Wednesday, July 25, 2007
prime loan problems
Countrywide Financial Corp. helped trigger a Wall Street sell-off Tuesday when it said that a growing number of customers once considered to be good credit risks were having trouble making their mortgage payments.
Until recently, such problems had been almost exclusively limited to the so-called sub-prime market, for borrowers with flawed credit records and high-cost mortgages.
But Countrywide, the nation's biggest home loan company, reported Tuesday that it was seeing more of its good-credit "prime" borrowers do the same.
"The spillover into prime, I don't think, is something that should shock anybody," Angelo Mozilo, Countrywide's chief executive, said in a three-hour conference call with investors and analysts to report second-quarter earnings.
The Calabasas-based company said payments were at least 30 days late at the end of the second quarter on 3.4% of prime first mortgages, up from 2.1% a year earlier.
The delinquency rate was worse among borrowers of prime home-equity loans — second mortgages — who missed payments at a rate of 4.6%. That was up from 1.8% a year earlier.
Sub-prime delinquencies also worsened sharply in the quarter, Countrywide said. Payments were late on 23.7% of sub-prime mortgages, up from 15.3% in the same period in 2006.
"Probably the most disheartening thing about Countrywide's results was the extent to which its weak performance in the second quarter reflected deterioration in prime home-equity loans, rather than exclusively sub-prime credit," said Kathy Shanley, a senior investment grade analyst at Gimme Credit, a New York-based corporate bond research firm. She rated the company's bonds as "deteriorating."

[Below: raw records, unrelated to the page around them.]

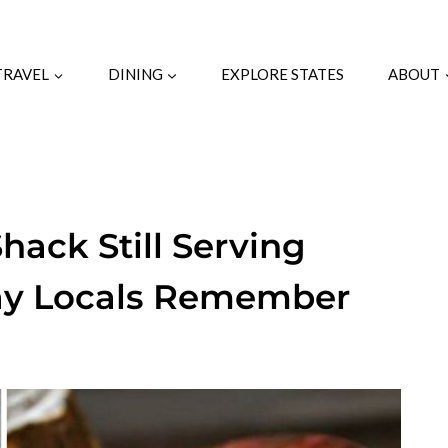
TRAVEL
DINING
EXPLORE STATES
ABOUT
ack Still Serving
Way Locals Remember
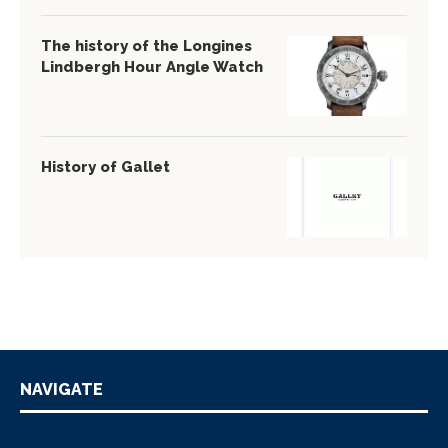
The history of the Longines
Lindbergh Hour Angle Watch
History of Gallet
NAVIGATE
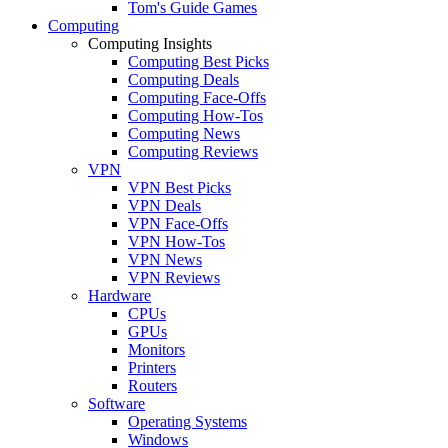
Tom's Guide Games
Computing
Computing Insights
Computing Best Picks
Computing Deals
Computing Face-Offs
Computing How-Tos
Computing News
Computing Reviews
VPN
VPN Best Picks
VPN Deals
VPN Face-Offs
VPN How-Tos
VPN News
VPN Reviews
Hardware
CPUs
GPUs
Monitors
Printers
Routers
Software
Operating Systems
Windows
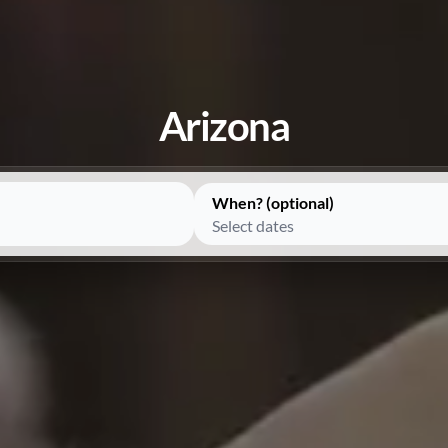
Arizona
When? (optional)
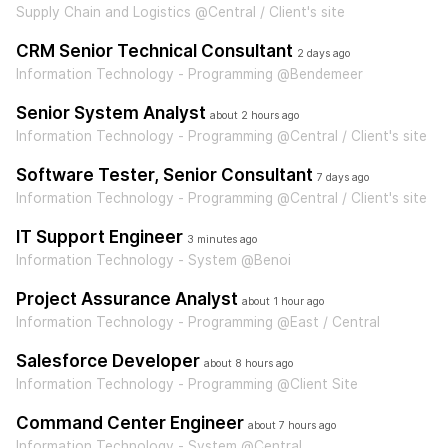
Supply Chain and Logistics @Central / Client's site
CRM Senior Technical Consultant
2 days ago
Information Technology - Programming @Bendemeer
Senior System Analyst
about 2 hours ago
Information Technology - Programming @Central / Client's site
Software Tester, Senior Consultant
7 days ago
Information Technology - Programming @Central / Client's site
IT Support Engineer
3 minutes ago
Information Technology - System @Benoi
Project Assurance Analyst
about 1 hour ago
Information Technology - Programming @East / Central
Salesforce Developer
about 8 hours ago
Information Technology - Programming @Client Site
Command Center Engineer
about 7 hours ago
Information Technology - System @Central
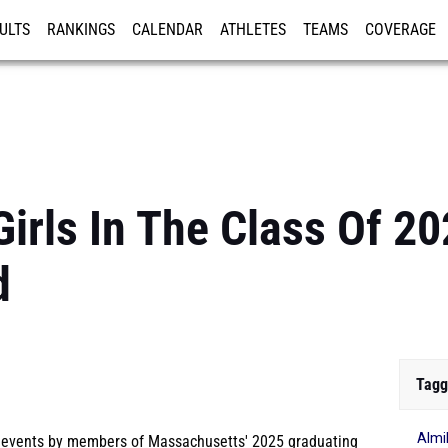
ULTS
RANKINGS
CALENDAR
ATHLETES
TEAMS
COVERAGE
ISTRATION
MORE
irls In The Class Of 20
d
Tagg
Almi
l events by members of Massachusetts' 2025 graduating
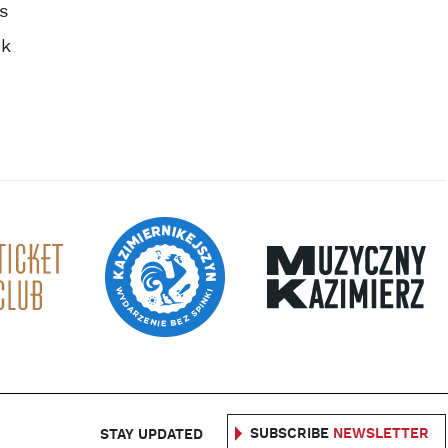
s
ok
SUBSCRIBE
NEWSLETTER
STAY UPDATED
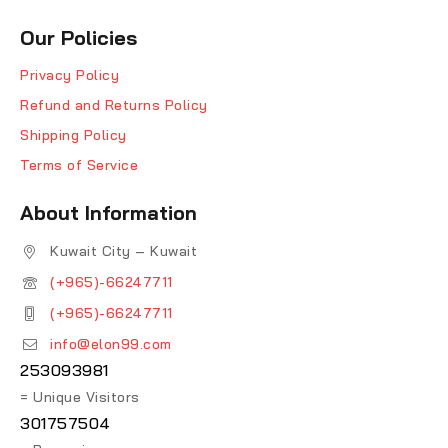
Our Policies
Privacy Policy
Refund and Returns Policy
Shipping Policy
Terms of Service
About Information
Kuwait City – Kuwait
(+965)-66247711
(+965)-66247711
info@elon99.com
253093981
= Unique Visitors
301757504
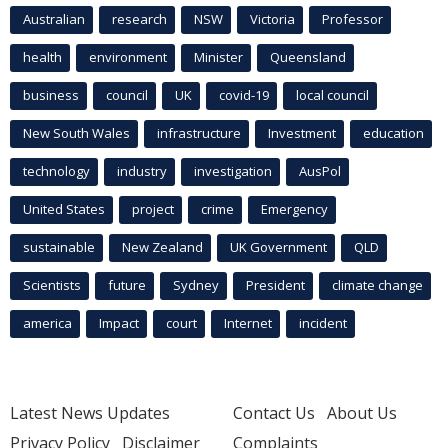
Australian
research
NSW
Victoria
Professor
health
environment
Minister
Queensland
business
council
UK
covid-19
local council
New South Wales
infrastructure
Investment
education
technology
industry
investigation
AusPol
United States
project
crime
Emergency
sustainable
New Zealand
UK Government
QLD
Scientists
future
Sydney
President
climate change
america
Impact
court
Internet
incident
Latest News Updates
Contact Us
About Us
Privacy Policy
Disclaimer
Complaints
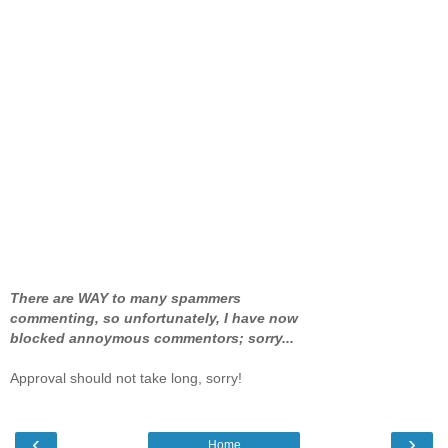
There are WAY to many spammers
commenting, so unfortunately, I have now
blocked annoymous commentors; sorry...
Approval should not take long, sorry!
‹
›
Home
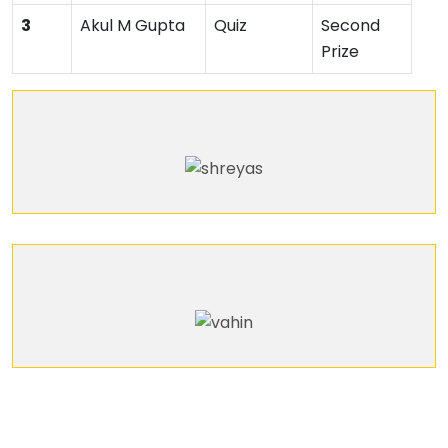
3
Akul M Gupta
Quiz
Second
Prize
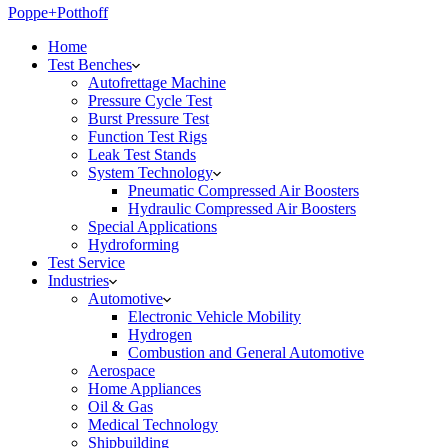
Poppe+Potthoff
Home
Test Benches
Autofrettage Machine
Pressure Cycle Test
Burst Pressure Test
Function Test Rigs
Leak Test Stands
System Technology
Pneumatic Compressed Air Boosters
Hydraulic Compressed Air Boosters
Special Applications
Hydroforming
Test Service
Industries
Automotive
Electronic Vehicle Mobility
Hydrogen
Combustion and General Automotive
Aerospace
Home Appliances
Oil & Gas
Medical Technology
Shipbuilding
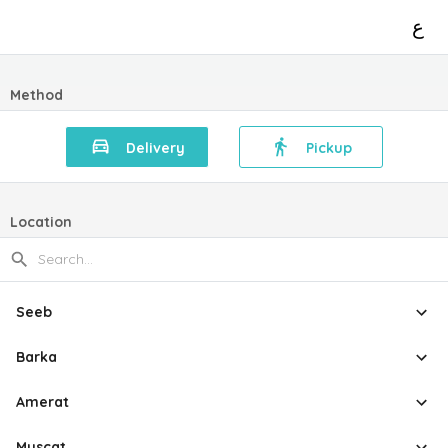
ع
Method
Delivery
Pickup
Location
Seeb
Barka
Amerat
Muscat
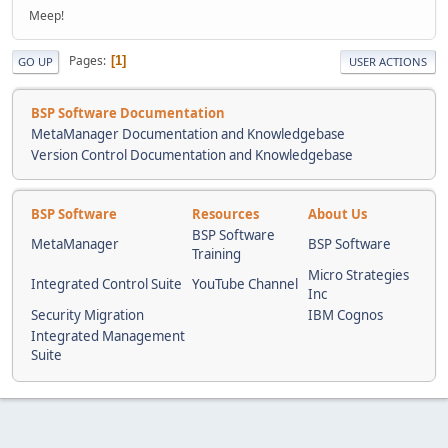
Meep!
Pages
1
GO UP
USER ACTIONS
BSP Software Documentation
MetaManager Documentation and Knowledgebase
Version Control Documentation and Knowledgebase
BSP Software
Resources
About Us
BSP Software
MetaManager
BSP Software
Training
Micro Strategies
Integrated Control Suite
YouTube Channel
Inc
Security Migration
IBM Cognos
Integrated Management
Suite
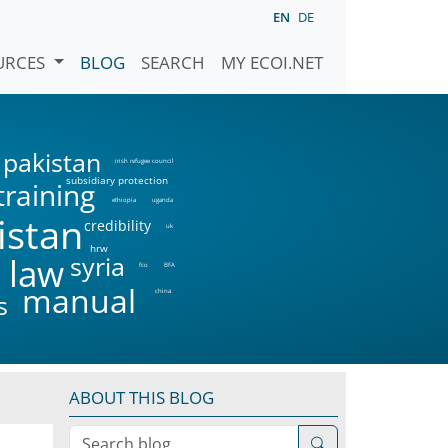
EN
DE
URCES
BLOG
SEARCH
MY ECOI.NET
pakistan
irish refugee council
subsidiary protection
training
ethiopia
uganda
istan
credibility
uk
hrw
syria
 law
fco
BFA
manual
china
s
ABOUT THIS BLOG
Search blog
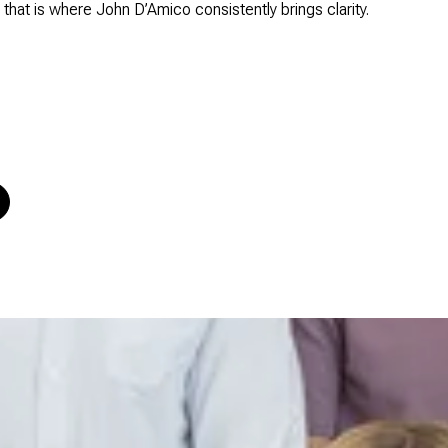
nd that is where John D’Amico consistently brings clarity.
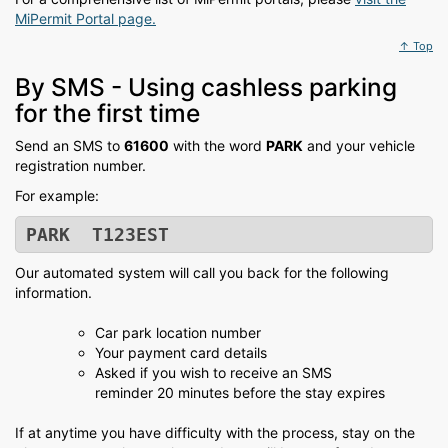
MiPermit Portal page.
↑ Top
By SMS - Using cashless parking
for the first time
Send an SMS to
61600
with the word
PARK
and your vehicle
registration number.
For example:
PARK T123EST
Our automated system will call you back for the following
information.
Car park location number
Your payment card details
Asked if you wish to receive an SMS
reminder 20 minutes before the stay expires
If at anytime you have difficulty with the process, stay on the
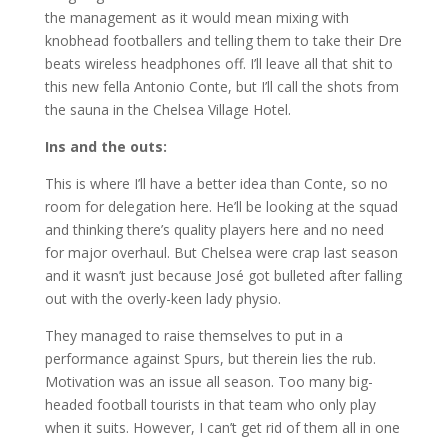
the management as it would mean mixing with
knobhead footballers and telling them to take their Dre
beats wireless headphones off. I’ll leave all that shit to
this new fella Antonio Conte, but I’ll call the shots from
the sauna in the Chelsea Village Hotel.
Ins and the outs:
This is where I’ll have a better idea than Conte, so no
room for delegation here. He’ll be looking at the squad
and thinking there’s quality players here and no need
for major overhaul. But Chelsea were crap last season
and it wasn’t just because José got bulleted after falling
out with the overly-keen lady physio.
They managed to raise themselves to put in a
performance against Spurs, but therein lies the rub.
Motivation was an issue all season. Too many big-
headed football tourists in that team who only play
when it suits. However, I can’t get rid of them all in one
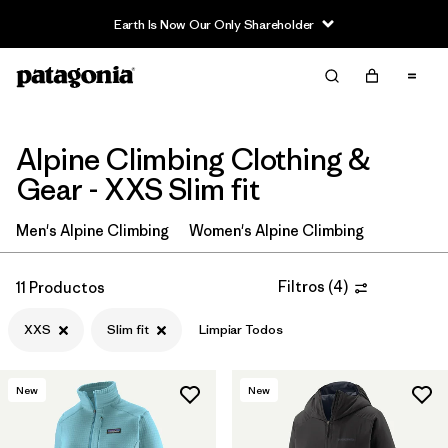
Earth Is Now Our Only Shareholder
Filter & Sort
Limpiar Todos
Ordenar Por
Filtrar por
Price
Alpine Climbing Clothing &
Gear - XXS Slim fit
Filtrar por
Size
1
Men's Alpine Climbing
Women's Alpine Climbing
Filtrar por
Fit
1
Filtros
(
4
)
11 Productos
Filtrar por
Color
XXS
Slim fit
Limpiar Todos
Filtrar por
Features & Processes
New
New
Filtrar por
Materials & Fabric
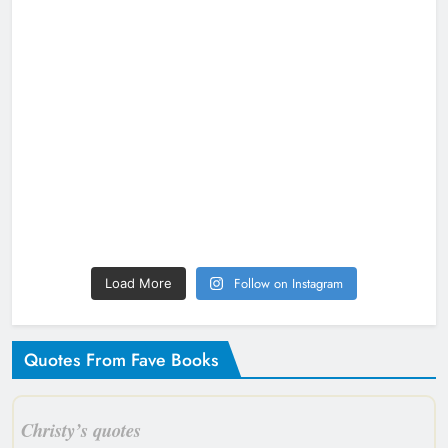
Follow on Instagram
Load More
Quotes From Fave Books
Christy’s quotes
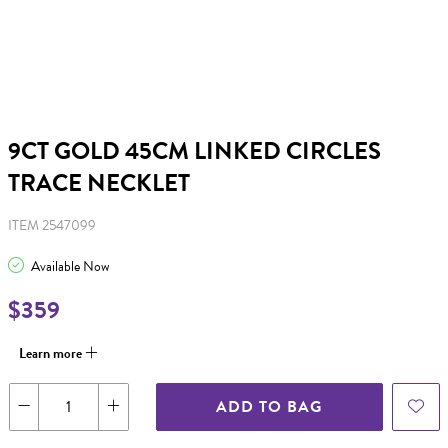
9CT GOLD 45CM LINKED CIRCLES
TRACE NECKLET
ITEM 2547099
Available Now
$359
Learn more
ADD TO BAG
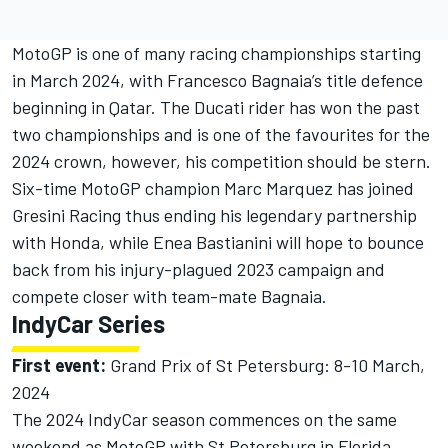
MotoGP is one of many racing championships starting
in March 2024, with Francesco Bagnaia’s title defence
beginning in Qatar. The Ducati rider has won the past
two championships and is one of the favourites for the
2024 crown, however, his competition should be stern.
Six-time MotoGP champion Marc Marquez has joined
Gresini Racing thus ending his legendary partnership
with Honda, while Enea Bastianini will hope to bounce
back from his injury-plagued 2023 campaign and
compete closer with team-mate Bagnaia.
IndyCar Series
First event:
Grand Prix of St Petersburg: 8-10 March,
2024
The 2024 IndyCar season commences on the same
weekend as MotoGP with St Petersburg in Florida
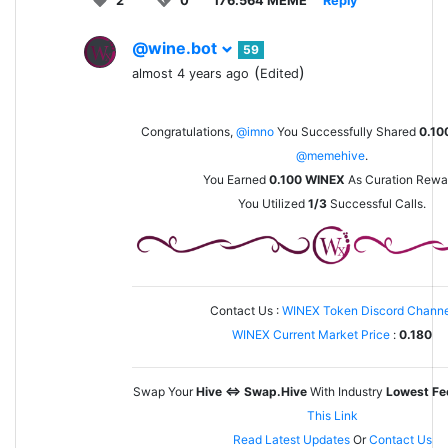
2
0
176.564 MEME
Reply
@wine.bot
59
(
)
almost 4 years ago
Edited
Congratulations,
@imno
You Successfully Shared
0.10
@memehive
.
You Earned
0.100
WINEX
As Curation Rewa
You Utilized
1/3
Successful Calls.
Contact Us :
WINEX Token Discord Channe
WINEX Current Market Price
:
0.180
Swap Your
Hive <=> Swap.Hive
With Industry
Lowest Fe
This Link
Read Latest Updates
Or
Contact Us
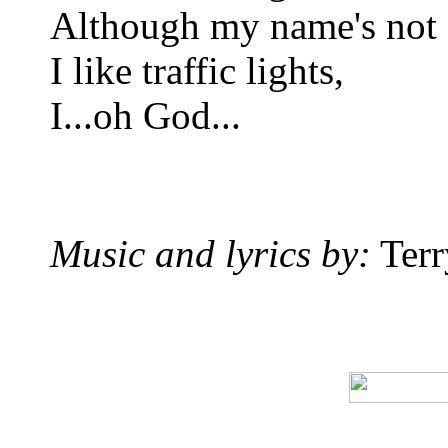
Although my name's not
I like traffic lights,
I...oh God...
Music and lyrics by:
Terr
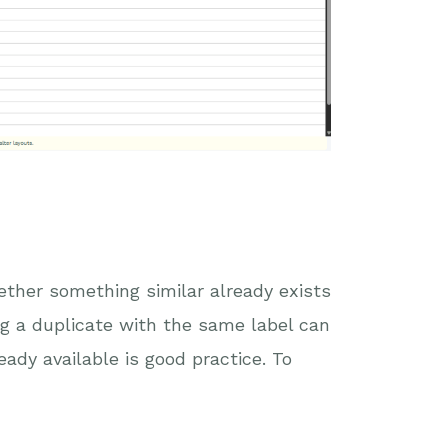
hether something similar already exists
ng a duplicate with the same label can
eady available is good practice. To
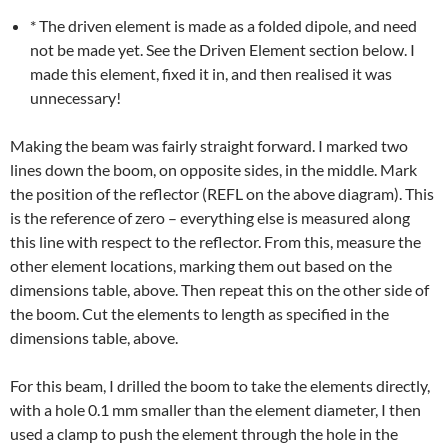
* The driven element is made as a folded dipole, and need
not be made yet. See the Driven Element section below. I
made this element, fixed it in, and then realised it was
unnecessary!
Making the beam was fairly straight forward. I marked two
lines down the boom, on opposite sides, in the middle. Mark
the position of the reflector (REFL on the above diagram). This
is the reference of zero – everything else is measured along
this line with respect to the reflector. From this, measure the
other element locations, marking them out based on the
dimensions table, above. Then repeat this on the other side of
the boom. Cut the elements to length as specified in the
dimensions table, above.
For this beam, I drilled the boom to take the elements directly,
with a hole 0.1 mm smaller than the element diameter, I then
used a clamp to push the element through the hole in the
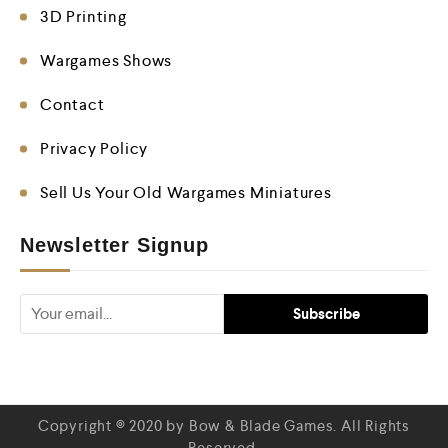
3D Printing
Wargames Shows
Contact
Privacy Policy
Sell Us Your Old Wargames Miniatures
Newsletter Signup
Copyright © 2020 by Bow & Blade Games. All Rights
Reserved.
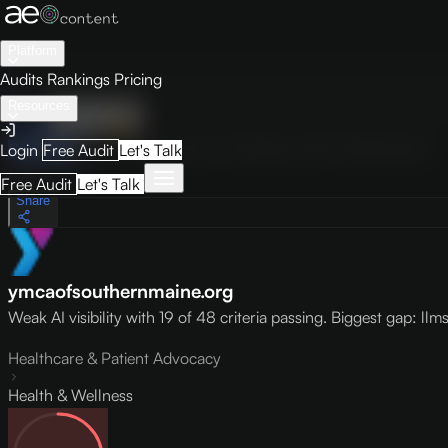
Platform
Audits
Rankings
Pricing
Resources
Audit
Visibility
PRO
Overview
How to Improve
Score Breakdown
Site Pages
Guides
Login
Free Audit
Let's Talk
May 9, 2026
Free Audit
Let's Talk
Share
ymcaofsouthernmaine.org
Weak AI visibility with 19 of 48 criteria passing. Biggest gap: llms.t
Healthcare & Patient Advocacy
Health & Wellness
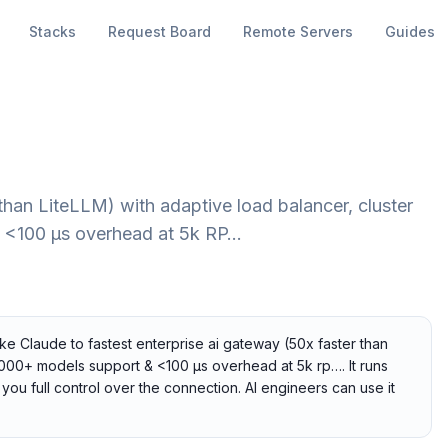
Stacks
Request Board
Remote Servers
Guides
than LiteLLM) with adaptive load balancer, cluster
& <100 µs overhead at 5k RP…
ike Claude to fastest enterprise ai gateway (50x faster than
, 1000+ models support & <100 µs overhead at 5k rp…. It runs
you full control over the connection. AI engineers can use it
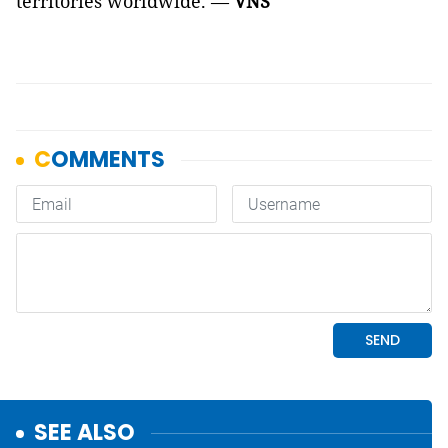
territories worldwide. —
VNS
SEE ALSO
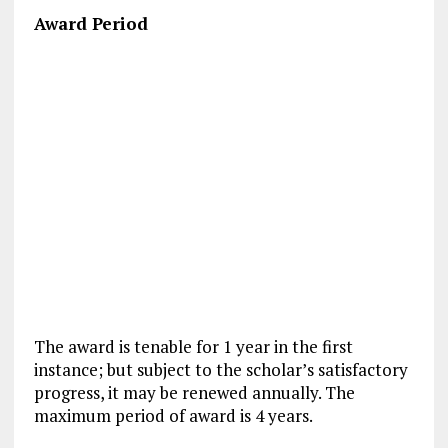
Award Period
The award is tenable for 1 year in the first
instance; but subject to the scholar’s satisfactory
progress, it may be renewed annually. The
maximum period of award is 4 years.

nonetheless, it shocked a lot of people who have spent their time dreaming up ways in which the housing depression would constitute no threat to their investment portfolio. countrywide shares tanked on the news, and the market generally shed a couple percent. they guessed at a bottom in housing somewhere out in 2009, but anything they might predict so far from now constitutes little more than reading animal entrails.